In the safe four walls of my own tent, I sit for a spell with my eyes on that snapshot, trying the retake those things I've lost in the years between. It's no use, and I know that, but it doesn't stop me from trying. Gingerly, I take out my strongbox and put the picture back were it belongs. In the pages of a phamplet-style book, right where it starts to say, 'stabbed through heart's affections to the heart, seet'-- and then it cut off, where all the pages are interrupted and stained a little red, where the bullet went through.

Idylls of the King.

It's the damnedest, the all hell-fired damnedest way to end a story, but sometimes it's what I wake up with on my tongue in the middle of this cold-as-a-witch Korean nights.

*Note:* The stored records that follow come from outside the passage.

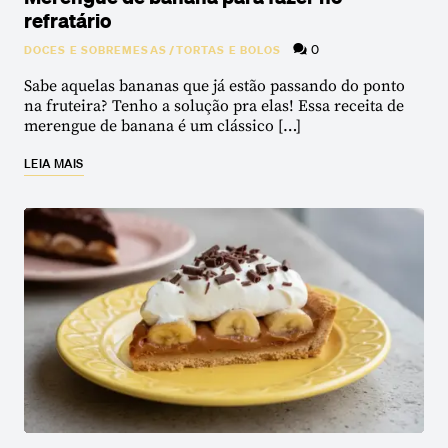
refratário
0
DOCES E SOBREMESAS
/
TORTAS E BOLOS
Sabe aquelas bananas que já estão passando do ponto
na fruteira? Tenho a solução pra elas! Essa receita de
merengue de banana é um clássico […]
LEIA MAIS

I just wish Mildred and I'd bought a hardcover copy for Ryan, 'cause he kept that book right over his heart.



+in "Old Soldiers", Potter talks about a group of five men he was close to during WWI-- Ryan was the first name mentioned, apparently falling in that same war. I'm not sure what made me pick on him... *shrugs* There just was something in the way Potter said his name. All other information about Ryan is purely a figment of my deranged mind.

+in an earlier episode, Potter tells Radar he joined up underage, passing because he had "big thighs as a kid". Fifteen is the age I think he said, but I don't remember exactly.

+the first poem Potter quotes Ryan quoting actually isn't from "Idylls of the King". It's from Ulysses, which is still by Tennyson-- I'm not sure Potter would notice the difference. ^_~

+most of my knowledge about WWI hospitals comes from Jane Peart's "Hero Bride." ^^;; I apologize for any historical discrepancies. There are several of them-- including timing, which Sparky pointed out to me. Thanks for the pointers, doll!

+the second poem Potter quotes IS from "Idylls of the King"-- the section about Merlin and Viviane to be precise.